Erben teilweise unbekannt

  • Ich habe folgenden Fall:
    Ich habe einen Erbfall der sehr kompliziert ist. Der Erblasser ist kinderlos verstorben und war einziges Kind seines Vaters. Der vater hatte 7 Geschiwster. Von 3 der Geschiwster können die Abkömmlinge ermittelt werden. und die urkunden liegen auch vor.
    1 Bruder soll wohl nach Amerika ausgewandert sein und dort 2 Kinder gehabt haben, die auch verstorben sind. Über weitere Abkömmlinge ist nichts bekannt. Würdet ihr diesen Anteil hinterlegen? oder was machen?Aufgebot?
    Bei zwei der Geschiwstern liegt nur eine Geburtsurkunde vor, Sterbeurkunde oder Abkömmlinge konnten über die Nachlasspflegerin nicht ermittelt werden. Was machen? Aufgebot? Hinterlegen?
    Bei einem Bruder gibt es nur Geburts- und Sterbeurkunde, aber nichts über Abkömmlige bekannt. Auch hier wieder meine Frage, was soll ich machen?
    Die nachlasspflegerin hat echt alles versucht, etwas rauszubekommen, aber keine chance...:confused:

  • Teilerbschein hinsichtlich der bekannten Erben.
    Wenn Nachlassvermögen vorhanden ist, Hinterlegung insoweit die Erben unbekannt sind. (Es dürfte also noch die Auseinandersetzung der Erbengemeinschaft vorzunehmen sein, welche durch das Gericht zu genehmigen ist.)
    Anschließend Aufhebung der Nachlasspflegschaft, da weitere Ermittlungen keine neuen Erkenntnisse bringen.

    Das Aufgebot hinsichtlich der unbekannten Erben und die evtl. Feststellung des Fiskuserbrechts lohnt m. E. nur, wenn werthaltiger Nachlass vorhanden ist. Hierzu gibt es streitige Meinungen. :)

    My two cents.

    Ich mache keine Fehler ... ich erschaffe kleine Katastrophen.

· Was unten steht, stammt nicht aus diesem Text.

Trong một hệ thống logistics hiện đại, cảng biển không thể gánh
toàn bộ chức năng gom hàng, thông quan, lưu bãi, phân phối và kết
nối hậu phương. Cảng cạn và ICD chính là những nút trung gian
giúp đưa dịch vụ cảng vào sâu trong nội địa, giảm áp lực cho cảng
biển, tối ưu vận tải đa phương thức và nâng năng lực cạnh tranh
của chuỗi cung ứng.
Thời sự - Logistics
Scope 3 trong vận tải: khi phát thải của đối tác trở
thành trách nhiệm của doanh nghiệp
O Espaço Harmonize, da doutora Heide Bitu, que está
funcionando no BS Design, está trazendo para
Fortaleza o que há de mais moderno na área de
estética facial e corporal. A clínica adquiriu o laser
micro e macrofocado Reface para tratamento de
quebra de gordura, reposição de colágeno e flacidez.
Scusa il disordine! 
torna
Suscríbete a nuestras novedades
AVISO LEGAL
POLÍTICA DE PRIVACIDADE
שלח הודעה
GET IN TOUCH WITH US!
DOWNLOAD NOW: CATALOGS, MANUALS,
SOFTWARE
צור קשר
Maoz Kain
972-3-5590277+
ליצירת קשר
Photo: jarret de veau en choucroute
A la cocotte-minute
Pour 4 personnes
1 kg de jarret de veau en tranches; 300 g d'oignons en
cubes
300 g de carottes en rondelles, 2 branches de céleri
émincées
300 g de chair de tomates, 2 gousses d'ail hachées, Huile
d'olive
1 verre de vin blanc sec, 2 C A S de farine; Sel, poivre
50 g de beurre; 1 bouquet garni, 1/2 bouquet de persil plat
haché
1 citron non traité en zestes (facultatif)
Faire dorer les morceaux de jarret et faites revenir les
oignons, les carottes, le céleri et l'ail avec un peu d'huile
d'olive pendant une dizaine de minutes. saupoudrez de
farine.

  • Das ist auch eine gute Frage.
    Die RAin "umme Ecke" wird nicht so viel erreichen können wie das große Erbenermittlungsbüro, die schon seit Jahrzehnten, wenn nicht gar Jahrhunderten (;)) weltweit ermitteln.
    Profis werden jedoch nur bei werthaltigem Nachlass tätig - schließlich müssen die ja auch ihre Kosten decken können.

    Ich mache keine Fehler ... ich erschaffe kleine Katastrophen.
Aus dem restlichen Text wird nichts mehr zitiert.